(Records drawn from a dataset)
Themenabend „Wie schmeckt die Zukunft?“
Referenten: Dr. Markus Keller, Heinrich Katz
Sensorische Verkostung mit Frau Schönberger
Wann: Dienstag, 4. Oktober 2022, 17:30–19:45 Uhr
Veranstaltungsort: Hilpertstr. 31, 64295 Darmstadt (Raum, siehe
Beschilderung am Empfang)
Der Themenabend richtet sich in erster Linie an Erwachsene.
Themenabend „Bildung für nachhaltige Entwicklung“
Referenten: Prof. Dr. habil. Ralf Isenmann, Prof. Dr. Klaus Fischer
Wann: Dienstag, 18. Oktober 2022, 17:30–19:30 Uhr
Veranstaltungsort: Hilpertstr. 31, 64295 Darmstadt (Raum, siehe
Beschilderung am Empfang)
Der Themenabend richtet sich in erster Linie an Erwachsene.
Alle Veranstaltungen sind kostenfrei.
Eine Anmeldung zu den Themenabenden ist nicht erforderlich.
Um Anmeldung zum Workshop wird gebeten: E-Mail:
--
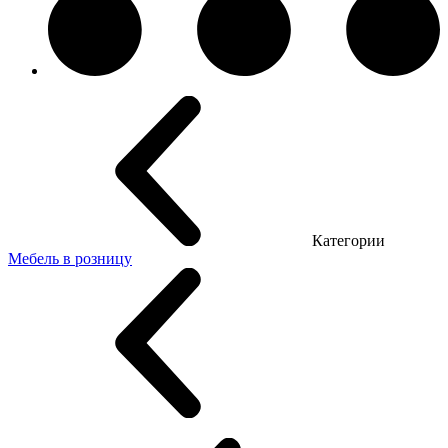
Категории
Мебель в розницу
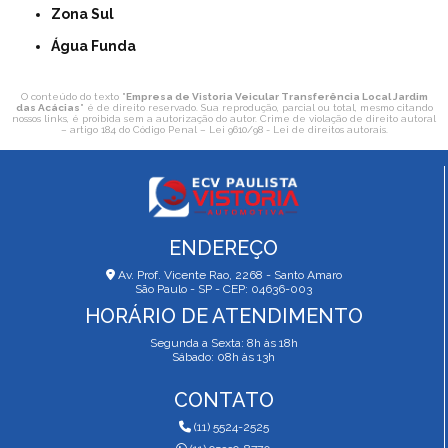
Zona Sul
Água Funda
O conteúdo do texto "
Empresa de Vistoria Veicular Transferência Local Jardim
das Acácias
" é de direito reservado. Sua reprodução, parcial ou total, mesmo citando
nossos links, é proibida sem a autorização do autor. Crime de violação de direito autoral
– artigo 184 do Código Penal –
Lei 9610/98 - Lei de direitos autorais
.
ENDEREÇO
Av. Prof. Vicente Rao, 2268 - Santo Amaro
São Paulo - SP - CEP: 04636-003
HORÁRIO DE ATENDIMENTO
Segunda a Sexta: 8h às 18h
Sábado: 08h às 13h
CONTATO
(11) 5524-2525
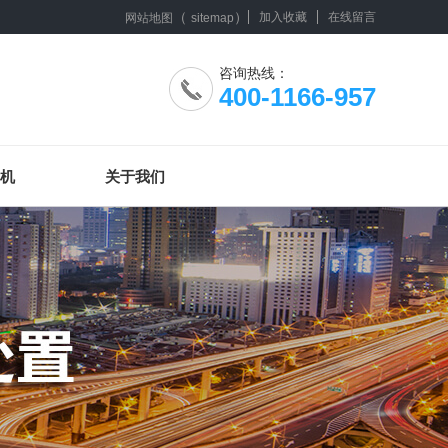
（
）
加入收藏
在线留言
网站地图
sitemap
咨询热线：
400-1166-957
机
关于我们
---
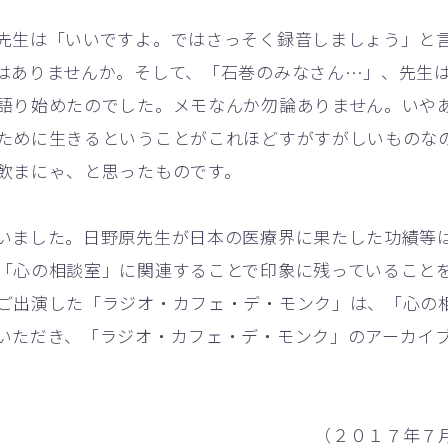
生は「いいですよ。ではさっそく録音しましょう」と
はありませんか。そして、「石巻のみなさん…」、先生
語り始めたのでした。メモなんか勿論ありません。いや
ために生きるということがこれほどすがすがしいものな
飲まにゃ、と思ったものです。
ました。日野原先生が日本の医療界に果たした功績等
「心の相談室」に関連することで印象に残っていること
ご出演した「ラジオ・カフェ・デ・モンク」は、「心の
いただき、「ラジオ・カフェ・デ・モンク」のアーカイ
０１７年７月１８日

Task item >>
From the entries above, restate word for word the lines from the line containing "Wann: Dienstag, 4." to the line containing "Wann: Dienstag, 18.", both ends included, and nothing more.

Written response >>
Wann: Dienstag, 4. Oktober 2022, 17:30–19:45 Uhr
Veranstaltungsort: Hilpertstr. 31, 64295 Darmstadt (Raum, siehe
Beschilderung am Empfang)
Der Themenabend richtet sich in erster Linie an Erwachsene.
Themenabend „Bildung für nachhaltige Entwicklung“
Referenten: Prof. Dr. habil. Ralf Isenmann, Prof. Dr. Klaus Fischer
Wann: Dienstag, 18. Oktober 2022, 17:30–19:30 Uhr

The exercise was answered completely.